The Downtown Art Gallery will be participating in Lewisburg’s Trick or Treat tomorrow (Wed 10/31) from 5-7 pm. I personally can think of no better backdrop to an evening of candy, bubblegum and sugar highs than the colorful work of Kenneth Tin-Kin Hung.
We will also be featuring on the video screen Vortmittagspuk (Ghosts Before Breakfast) by Hans Richter, running on a loop from 7 pm to midnight. Ghosts Before Breakfast is a German Dadaist animated short silent experimental avant-garde film. As much of a mouth-full as that sentence was, it not only describes but is also written in the style of this fantastical, film collage hodge-podge. The basic plot line, if you can call it that, is a suburban morning tea that has been infringed upon by four bowler hat-wearing ghosts. What ensues is a surreal merging of real world and a world of fantasy.
This piece is especially fitting for Trick or Treating. Richter employs a variety of “trick photography” techniques, experimenting with the limits and possibilities of camera and film to emphasize fantasy: scenes placed on top of one another, overlapping and layering to create a new dimensional reality; fast motion and slow motion to skew your sense of time lapse; reverse film play (water going back into a hose); and contrasting positive and negative film impression to show the dichotomy between the “real world” and “fantasy world.”

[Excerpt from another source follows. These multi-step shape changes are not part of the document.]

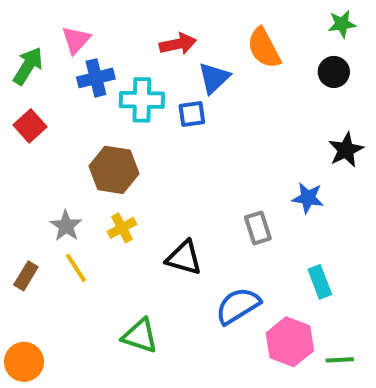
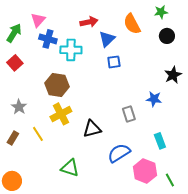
green star: (342, 24) -> (161, 12), moved
blue cross: (96, 78) -> (48, 39), turned 30
blue square: (192, 114) -> (114, 62), moved
gray star: (66, 226) -> (19, 107), moved
yellow cross: (122, 228) -> (61, 114), size x1.5
black triangle: (184, 258) -> (92, 129), turned -30
green line: (340, 360) -> (170, 180), turned 64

Richter’s “treat” is the invitation to the world of fantasy he has created. The scenes change faster than you can mentally comprehend what you’ve just seen. Richter’s work and Dadaism have been analyized in an art historical context for longer than I have been alive. One can certainly discuss how this piece challenged the art standards of its time until they are blue in the face, but for me the enjoyment of this film is that you really don’t need to think at all about it- just enjoy it. “It gives the audience a chance to release nervous tension when witnessing these abstractions shown through images.”
For me, another “treat” provided by this film is the opportunity to watch all the different variations on YouTube. Written by Paul Hindemith, the original soundtrack was destroyed during the Nazis degenerate art purge. A variety of audio tracks have since been placed as soundtrack for the film, as well as new works of music created specifically for the piece by artists such as The Real Tuesday Weld. My personal favorite is a version by People Like Us & Ergo Phizmiz.